> for example... don't commit DB transactions, send out emails or post transactions onto a blockchain until you know everything went through. Exceptions mean rollback, a lot of the time.
But what if you need to send emails AND record it in a DB?
I had the same question, actually; it is very common to perform multiple point-of-no-return IO in a workflow, so deferring all IO into a specific spot does not, in practice, bring any advantages.
It does. You queue ALL of these side effects (simply tasks whose exceptions don't rollback your own task) until the end. Then you can perform them all, in parallel if you wish.
> If any of the required subtasks fail, you don’t do the side effects. You ROLLBACK.
I'm afraid I am still not seeing the advantage here: the subtasks that can fail are IO almost exclusively. If the email is already sent when the DB update fails, that email can't be recalled.
Other than hash/signature verification, just what sort of subtasks did you have in mind that can fail and aren't IO?
If your task fails, yet you sent an email that it succeeded, that is bad.
You should wait until all your subtasks finish before sending the email.
Async subtasks typically ARE i/o, whether over a network or not.
The email shouldn't be sent if the DB update fails. The whole point is you wait until everything succeeds, before sending the email.
If your subtasks cause you to write some rows as if they succeeded, but subsequent subtasks fail, that is bad. You have to rollback your changes and not commit them.
If you charge a user even though they didn't get the thing they paid for, that's bad. Yes you can refund them after a dispute, but it's better not to have charged them in the first place.
The point is this: any subtasks that can cause your main task to fail should be processed BEFORE any subtasks that cannot cause your main task to fail.

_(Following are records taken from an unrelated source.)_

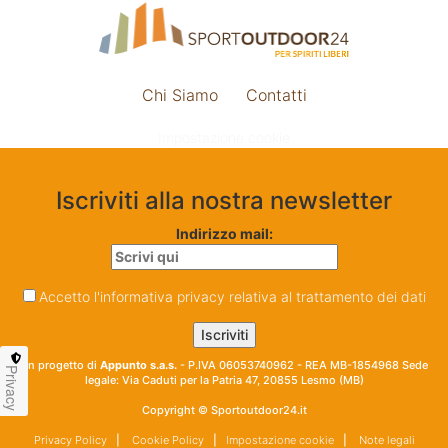
Chi Siamo
Contatti
Impostazione cookie
Iscriviti alla nostra newsletter
Indirizzo mail:
Accetto l'informativa privacy relativa al trattamento dei dati
Un progetto di
Appunto s.a.s.
- P.IVA 06053740962 - REA MB-1854968 Sede
Privacy
legale: Via Caduti per la Patria 47, 20855 Lesmo (MB)
Copyright © Sportoutdoor24.it
Privacy Policy
|
Cookie Policy
|
Impostazione cookie
|
Note legali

> If your task fails, yet you sent an email that it succeeded, that is bad. You should wait until all your subtasks finish before sending the email.
A common sequence is "Send email, then update DB with the new count of emails sent". Doesn't matter which way you reorder them, there is no advantage to queuing those two tasks to go at the end because if the first success and the second fails you have still done half an atomic task.
> The point is this: any subtasks that can cause your main task to fail should be processed BEFORE any subtasks that cannot cause your main task to fail.
Do you have any examples that aren't IO? Because IO can always fail, and I am still wondering what sort of workflow (or sequence of tasks) you have in mind where you will see any advantage to queuing all the IO to run at the end.
If you have pure computation subtasks (such as checking a hash or signature), then sure, do the IO only after you have verified the check. Have you any idea how rare that workflow is other than for checksumming?
What workflow have you in mind, where we see a practical advantage from queuing IO to run at the end?
But what if you need to send emails AND record it in a DB?